- Directed by: Alex Grasshoff
- Written by: Ken Rosen Alvin Toffler
- Produced by: Charles W. Fries Alex Grasshoff
- Narrated by: Orson Welles
- Cinematography: Vilis Lapenieks
- Edited by: David Newhouse
- Music by: Gil Mellé
- Release date: February 22, 1972;
- Running time: 43 minutes
- Country: United States
- Language: English

= Future Shock (film) =

1972 film

Future Shock is a 1972 American short documentary film directed by Alex Grasshoff and narrated by Orson Welles. It was screened at the 1973 Cannes Film Festival, but it wasn't entered into the main competition. It is based on the 1970 book of the same name by Alvin Toffler.

== Synopsis ==
The film describes future shock as "the premature arrival of the future." Welles describes changes in the cultural mindset such as indecision from overwhelming options, instant gratification, disposable products and impermanence.
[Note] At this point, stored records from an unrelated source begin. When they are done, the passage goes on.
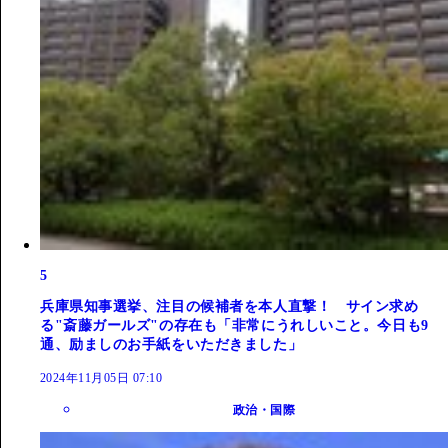
5
兵庫県知事選挙、注目の候補者を本人直撃！ サイン求め
る"斎藤ガールズ"の存在も「非常にうれしいこと。今日も9
通、励ましのお手紙をいただきました」
2024年11月05日 07:10
政治・国際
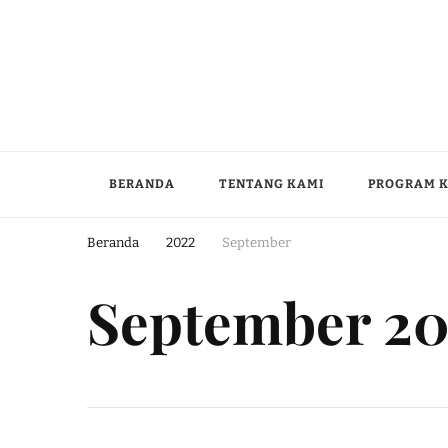
BERANDA
TENTANG KAMI
PROGRAM 
Beranda
2022
September
September 2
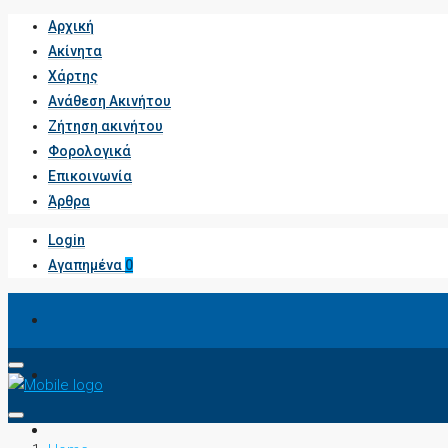
Αρχική
Ακίνητα
Χάρτης
Ανάθεση Ακινήτου
Ζήτηση ακινήτου
Φορολογικά
Επικοινωνία
Άρθρα
Login
Αγαπημένα
0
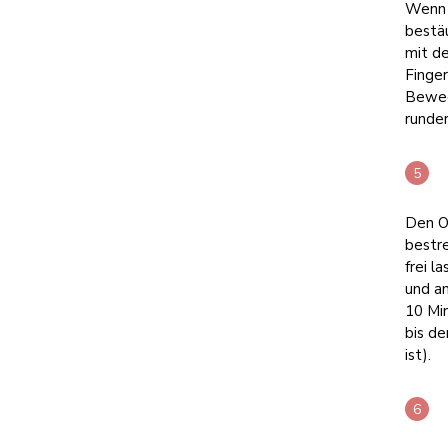
Wenn a
bestä
mit d
Finger
Beweg
runde
Den O
bestre
frei l
und an
10 Mi
bis de
ist).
Additional topics include:

- Samuel Kountz on organ transplantation.
- John Bray on prosthetics.
- Kurt Wagner on plastic surgery.
- William L. Epstein on skin pigmentation.
- William Grey Walter on artificial intelligence.
- The Sim One robotic patient simulator.
- Charles Epstein on genetics.
- Robert Rimmer on polyfidelity, his book Proposition 31, communal living and same-sex marriage.
- James McGaugh on genetic engineering.Additional cultural aspects including x-rated films, women's liberation, equal rights, cryonics, SST technology, nuclear testing and the anti-nuclear movement.